Si gelandangan bergumam tak jelas. Perempuan setengah mabuk itu membantu gelandangan untuk duduk. Keduanya bersandar. Perempuan itu membuka plastik. Mula-mula ia mengulurkan minuman. “Ini … hm, ini kopi panas. Aku tidak tahu apakah ini baik untukmu atau tidak, tapi minum saja.”

Gelandangan itu bergumam lagi. Mungkin mengucapkan terima kasih. Ia menerima kopi panas. Menyesapnya sedikit. Matanya nyalang ketika aroma makanan menguar dan berputar-putar di antara mereka. Perempuan setengah mabuk itu tahu, gelandangan ini kelaparan. Mungkin sudah lama tidak makan. Ia lekas menyerahkan bungkusan itu. Setangkup roti dengan daging dan sayuran.

“Siapa namamu?” Gelandangan itu bertanya di antara kunyahannya.

“Re. Panggil aku begitu. Kau?”

“Ri. Panggil saja begitu.”

“Kau tidak punya keluarga?”

“Apa itu penting?”

Re, perempuan setengah mabuk itu, tertawa. Tangannya mencari sesuatu dari tasnya. Ia mengeluarkan rokok. Si gelandangan meremas kertas bungkus roti dan memasukkannya ke plastik. Keduanya duduk bersisian. Ri, gelandangan, meniup kopi dan menyesapnya kemudian.

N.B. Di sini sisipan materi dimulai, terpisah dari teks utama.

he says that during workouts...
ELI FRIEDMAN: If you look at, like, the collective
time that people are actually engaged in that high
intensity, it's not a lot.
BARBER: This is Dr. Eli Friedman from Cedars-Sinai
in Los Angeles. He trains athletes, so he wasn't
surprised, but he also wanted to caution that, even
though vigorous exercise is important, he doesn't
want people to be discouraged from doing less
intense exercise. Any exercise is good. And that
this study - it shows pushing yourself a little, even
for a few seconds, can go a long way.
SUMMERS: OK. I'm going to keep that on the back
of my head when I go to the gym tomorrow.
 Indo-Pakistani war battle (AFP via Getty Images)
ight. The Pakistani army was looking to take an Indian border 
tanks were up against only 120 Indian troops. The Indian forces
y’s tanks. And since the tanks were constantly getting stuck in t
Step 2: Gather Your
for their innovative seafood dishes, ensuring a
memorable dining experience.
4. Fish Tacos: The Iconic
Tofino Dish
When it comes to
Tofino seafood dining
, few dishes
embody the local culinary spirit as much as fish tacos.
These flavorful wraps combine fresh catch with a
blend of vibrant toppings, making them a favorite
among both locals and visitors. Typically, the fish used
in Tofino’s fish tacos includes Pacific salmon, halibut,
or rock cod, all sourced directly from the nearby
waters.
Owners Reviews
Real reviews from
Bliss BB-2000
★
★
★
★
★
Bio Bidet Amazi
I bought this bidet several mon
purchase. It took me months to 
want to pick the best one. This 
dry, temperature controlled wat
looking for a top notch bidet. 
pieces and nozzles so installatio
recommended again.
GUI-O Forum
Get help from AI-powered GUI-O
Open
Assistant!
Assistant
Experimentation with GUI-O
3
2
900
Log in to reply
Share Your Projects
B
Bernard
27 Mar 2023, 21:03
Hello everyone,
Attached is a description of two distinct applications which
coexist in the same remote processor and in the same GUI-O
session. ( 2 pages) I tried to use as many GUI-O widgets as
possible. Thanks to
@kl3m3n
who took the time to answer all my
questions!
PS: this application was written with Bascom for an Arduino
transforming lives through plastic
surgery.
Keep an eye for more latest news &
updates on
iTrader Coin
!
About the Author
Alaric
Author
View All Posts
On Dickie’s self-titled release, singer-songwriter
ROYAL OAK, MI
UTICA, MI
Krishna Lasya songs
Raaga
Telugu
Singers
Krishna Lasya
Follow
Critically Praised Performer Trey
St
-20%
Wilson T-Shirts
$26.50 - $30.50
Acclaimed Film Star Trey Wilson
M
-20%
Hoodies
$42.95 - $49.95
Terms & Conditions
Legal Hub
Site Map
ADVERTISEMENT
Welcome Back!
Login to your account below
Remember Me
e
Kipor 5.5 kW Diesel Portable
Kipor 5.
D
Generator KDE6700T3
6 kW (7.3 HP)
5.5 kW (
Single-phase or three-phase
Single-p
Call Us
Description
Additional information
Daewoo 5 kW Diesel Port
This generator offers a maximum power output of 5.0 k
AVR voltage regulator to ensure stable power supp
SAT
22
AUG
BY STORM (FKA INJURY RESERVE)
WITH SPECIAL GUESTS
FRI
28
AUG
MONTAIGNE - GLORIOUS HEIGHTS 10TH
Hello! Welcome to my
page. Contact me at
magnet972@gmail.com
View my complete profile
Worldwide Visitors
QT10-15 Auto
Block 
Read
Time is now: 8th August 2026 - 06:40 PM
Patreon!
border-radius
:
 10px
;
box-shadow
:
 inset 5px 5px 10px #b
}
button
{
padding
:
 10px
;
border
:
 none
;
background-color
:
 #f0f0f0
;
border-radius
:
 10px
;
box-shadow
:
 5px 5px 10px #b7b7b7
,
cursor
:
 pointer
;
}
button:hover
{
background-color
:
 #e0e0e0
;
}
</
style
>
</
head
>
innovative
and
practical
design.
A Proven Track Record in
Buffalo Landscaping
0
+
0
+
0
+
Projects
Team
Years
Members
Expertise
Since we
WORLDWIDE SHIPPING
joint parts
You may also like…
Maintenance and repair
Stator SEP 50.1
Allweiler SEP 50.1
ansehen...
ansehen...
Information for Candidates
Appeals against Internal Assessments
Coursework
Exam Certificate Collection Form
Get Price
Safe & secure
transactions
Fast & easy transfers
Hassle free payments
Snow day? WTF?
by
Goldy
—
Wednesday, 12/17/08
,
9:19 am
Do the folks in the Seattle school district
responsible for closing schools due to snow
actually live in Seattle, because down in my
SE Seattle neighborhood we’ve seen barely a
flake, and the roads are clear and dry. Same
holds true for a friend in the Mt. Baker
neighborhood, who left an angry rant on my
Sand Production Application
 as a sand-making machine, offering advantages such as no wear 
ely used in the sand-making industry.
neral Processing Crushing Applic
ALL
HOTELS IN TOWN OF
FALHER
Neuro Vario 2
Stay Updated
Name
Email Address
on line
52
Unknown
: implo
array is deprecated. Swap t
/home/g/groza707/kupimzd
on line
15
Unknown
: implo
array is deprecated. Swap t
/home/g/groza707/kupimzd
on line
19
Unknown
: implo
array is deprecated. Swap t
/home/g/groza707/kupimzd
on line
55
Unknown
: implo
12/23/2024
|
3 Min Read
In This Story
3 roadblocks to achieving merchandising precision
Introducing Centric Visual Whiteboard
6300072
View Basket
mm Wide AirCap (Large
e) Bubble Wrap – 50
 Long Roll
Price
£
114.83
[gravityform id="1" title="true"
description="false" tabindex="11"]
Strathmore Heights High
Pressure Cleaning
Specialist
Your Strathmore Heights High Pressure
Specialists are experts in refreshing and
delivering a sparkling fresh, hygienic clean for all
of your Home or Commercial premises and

Re, perempuan setengah mabuk dengan pakaian serbaminim, mengisap rokok dan mengembuskannya perlahan.

“Kau selalu ada di sini?” Re memecah keheningan antara keduanya.

“Kau selalu lewat sini?”

Re mengisap rokoknya, melepaskan asapnya, lalu menjawab, “Entah. Hidupku berjalan begitu saja. Bisa jadi memang aku selalu lewat sini.”

Keduanya diam lagi. Re meraih botolnya dan menenggak isinya. Lalu melanjutkan merokok.

“Apa yang kaucari, Re?”

Re menoleh. Diamati lelaki kusut di sampingnya itu. Kepalanya tertutup topi. Jambangnya tak beraturan. Re bisa melihat lelaki itu memiliki bibir yang sedikit tebal. Hidungnya sedikit bangir.

“Apa yang kucari? Jelas mencari uang untuk makan. Kujual tubuhku dan aku menerima uang. Kenapa? Kau baru saja makan dari hasilku mengangkang. Apakah rasanya legit?”

Lelaki itu tertawa. “Kau tahu, makanan itu membuatku kenyang. Kurasa kau pantas mendapat lebih banyak kebaikan karena kau pun baik.”

“Aku tidak paham apa yang kaukatakan. Otakku tidak pernah kuatur untuk memahami hal-hal semacam itu. Aku hanya tahu kau butuh makan. Aku belikan. Kau makan dan kenyang. Selesai.”

“Kau benar. Aku berterima kasih padamu. Lihat di sana!” Lelaki itu menunjuk langit. Re merasa sedikit pusing dan dadanya kembali terasa sakit. Entah karena apa. Namun, ia mengikuti arah telunjuk lelaki itu.

“Di sana, ada bintang. Kau lihat? Kau tahu rasi bintang? Kita bisa menghubungkan titik satu dengan yang lain dan akan membentuk sesuatu. Hmmm … imajinasi mungkin, ya? Entahlah. Bayangkan saja, jika kau gerakkan jemarimu ke langit sana. Apa yang mau kaulukis?”

Re mengangkat tangannya. Telunjuknya mengacung dan bergerak perlahan. “Aku ingin melukis bayi. Bayi perempuan yang gemuk. Dengan rambut tebal dan ikal. Jemarinya mungil, bibirnya kemerahan. Hidungnya mungkin sedikit pesek. Matanya, nanti jika sudah bisa membuka mata, bulat dan jernih. Mata itu nanti akan menatapku penuh cinta ….”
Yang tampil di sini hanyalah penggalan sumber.